▸ Problem statement
Reproduce, exactly and in full, only the lines below from the one containing "enfermedad fue descubierto por" through the one containing "andresmanuel.org Ciudad de".

'''

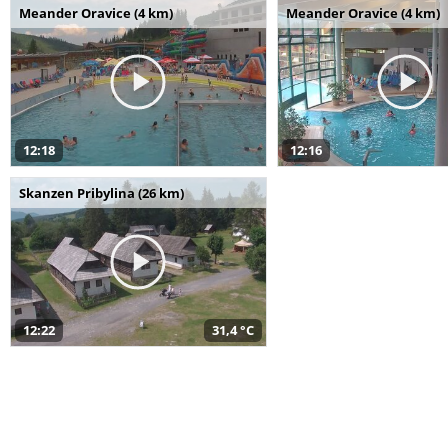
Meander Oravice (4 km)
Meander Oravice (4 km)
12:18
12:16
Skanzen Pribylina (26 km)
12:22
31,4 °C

'''
'''

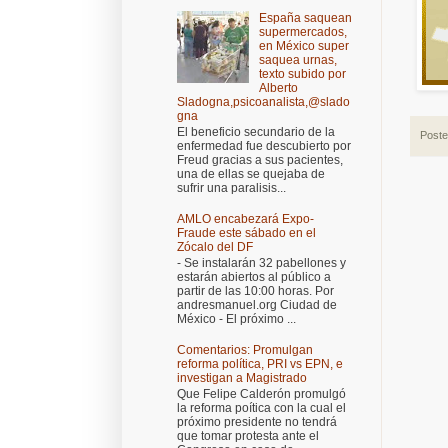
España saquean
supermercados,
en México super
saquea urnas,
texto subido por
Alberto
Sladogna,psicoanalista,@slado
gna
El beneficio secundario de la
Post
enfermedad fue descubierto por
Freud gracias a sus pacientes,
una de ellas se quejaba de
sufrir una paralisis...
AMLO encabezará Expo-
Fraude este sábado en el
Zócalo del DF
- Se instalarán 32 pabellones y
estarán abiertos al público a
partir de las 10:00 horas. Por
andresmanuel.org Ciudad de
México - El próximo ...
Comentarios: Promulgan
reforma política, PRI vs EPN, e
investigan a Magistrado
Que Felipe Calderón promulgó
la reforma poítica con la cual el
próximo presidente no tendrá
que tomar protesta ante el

'''
'''

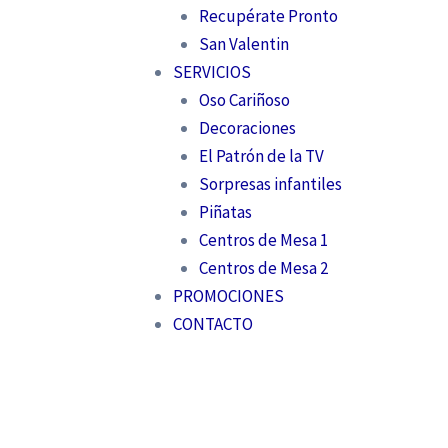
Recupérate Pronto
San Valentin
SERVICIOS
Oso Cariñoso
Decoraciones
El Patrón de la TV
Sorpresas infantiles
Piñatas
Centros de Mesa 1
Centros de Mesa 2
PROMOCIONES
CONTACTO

'''

▸ Exercise answer
enfermedad fue descubierto por
Freud gracias a sus pacientes,
una de ellas se quejaba de
sufrir una paralisis...
AMLO encabezará Expo-
Fraude este sábado en el
Zócalo del DF
- Se instalarán 32 pabellones y
estarán abiertos al público a
partir de las 10:00 horas. Por
andresmanuel.org Ciudad de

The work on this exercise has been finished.